One thing I'm often asked is why backup appliances haven't been embraced by all vendors. The reason is economic.: It's much more profitable for vendors to push the integration, management, and monitoring of data protection to the buyer, but, as evidenced by the sharp growth rate of the backup appliance market, buyers are increasingly catching on to this practice.

Does that mean software-only deployments will die? Absolutely not, -- but they will be transformed. In addition to physical backup appliances, expect to see much higher adoption of all-in-one virtual backup appliances based on VMware vSphere, Microsoft Hyper-V, and other hypervisors that offer the traditional advantages of a physical backup appliance with the flexible deployment available through virtualization.

#3: Vendors will take on the role of business partner
Recent research from IDC predicts that "over the next decade, the number of servers (virtual and physical) worldwide will grow by a factor of 10, the amount of information managed by enterprise data centers will grow by a factor of 50, and the number of files the data center will have to deal with will grow by a factor of 75, at least. Meanwhile, the number of IT professionals in the world will grow by less than a factor of 1.5."

Yes, data is growing exponentially, and although data protection needs to grow with it, many IT departments don't have the budget to hire the additional resources required to manage their expanding environments. Thus, in 2013, companies will start looking for backup and recovery solution providers that are not just vendors, but partners as well.

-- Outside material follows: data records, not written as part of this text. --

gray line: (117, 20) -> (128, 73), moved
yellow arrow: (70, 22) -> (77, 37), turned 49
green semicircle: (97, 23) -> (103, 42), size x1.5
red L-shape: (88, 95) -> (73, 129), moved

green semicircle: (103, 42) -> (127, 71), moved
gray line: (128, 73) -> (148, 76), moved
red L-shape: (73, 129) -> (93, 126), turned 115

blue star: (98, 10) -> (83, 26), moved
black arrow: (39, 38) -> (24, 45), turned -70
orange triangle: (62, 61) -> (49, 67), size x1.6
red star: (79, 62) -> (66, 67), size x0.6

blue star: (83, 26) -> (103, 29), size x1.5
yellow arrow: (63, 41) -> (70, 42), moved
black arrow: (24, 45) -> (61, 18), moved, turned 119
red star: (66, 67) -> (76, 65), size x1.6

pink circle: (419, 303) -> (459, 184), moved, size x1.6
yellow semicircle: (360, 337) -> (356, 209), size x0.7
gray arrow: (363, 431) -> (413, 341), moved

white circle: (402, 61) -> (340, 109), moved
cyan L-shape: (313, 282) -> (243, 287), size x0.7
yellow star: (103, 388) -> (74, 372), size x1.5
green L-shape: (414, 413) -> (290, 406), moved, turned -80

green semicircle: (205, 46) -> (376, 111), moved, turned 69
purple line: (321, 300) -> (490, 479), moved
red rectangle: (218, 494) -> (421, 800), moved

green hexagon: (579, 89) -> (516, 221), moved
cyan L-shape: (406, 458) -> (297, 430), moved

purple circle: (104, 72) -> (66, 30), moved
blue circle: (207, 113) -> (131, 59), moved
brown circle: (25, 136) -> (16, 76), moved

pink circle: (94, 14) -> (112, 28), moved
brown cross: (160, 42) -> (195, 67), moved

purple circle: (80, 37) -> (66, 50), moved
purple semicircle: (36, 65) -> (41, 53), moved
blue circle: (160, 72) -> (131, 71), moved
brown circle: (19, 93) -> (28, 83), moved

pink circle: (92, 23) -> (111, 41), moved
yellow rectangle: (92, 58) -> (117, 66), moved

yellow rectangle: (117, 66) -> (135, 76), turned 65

Providing unified data protection that integrates core functionality -- on-premise, off-premise, dissimilar bare metal, backup, recovery, replication, archiving, and on- and off-host instant recovery (failover virtualization), and the like -- is only one half of the equation. Companies will begin to put just as much weight on a vendor's ability to grow with them as they do on the offerings themselves. Vendors who offer a data protection strategy that easily and efficiently scales with data growth without requiring additional IT resources will stay ahead of the competition in a crowded marketplace.

About the Author

Dr. Mark Campbell is the chief strategy and technology officer at Unitrends. Prior to joining Unitrends, Mark co-founded mindAmp Corporation, which provided high-technology business and software development consulting. He has also worked as the senior vice president of the systems management business at Legent Corporation, as well as vice president at NCR Corporation.